Output the first line below and each one after it, exactly, up to and including the line holding "consistent quality, and". Pictures should not be copied.

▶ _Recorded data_
------------------------------------
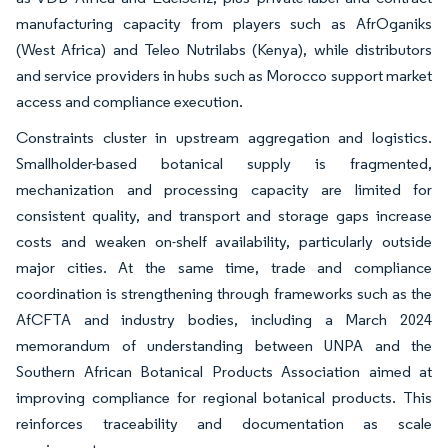
manufacturing capacity from players such as AfrOganiks
(West Africa) and Teleo Nutrilabs (Kenya), while distributors
and service providers in hubs such as Morocco support market
access and compliance execution.
Constraints cluster in upstream aggregation and logistics.
Smallholder-based botanical supply is fragmented,
mechanization and processing capacity are limited for
consistent quality, and transport and storage gaps increase
costs and weaken on-shelf availability, particularly outside
major cities. At the same time, trade and compliance
coordination is strengthening through frameworks such as the
AfCFTA and industry bodies, including a March 2024
memorandum of understanding between UNPA and the
Southern African Botanical Products Association aimed at
improving compliance for regional botanical products. This
reinforces traceability and documentation as scale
------------------------------------
▶ _Your response_
manufacturing capacity from players such as AfrOganiks
(West Africa) and Teleo Nutrilabs (Kenya), while distributors
and service providers in hubs such as Morocco support market
access and compliance execution.
Constraints cluster in upstream aggregation and logistics.
Smallholder-based botanical supply is fragmented,
mechanization and processing capacity are limited for
consistent quality, and transport and storage gaps increase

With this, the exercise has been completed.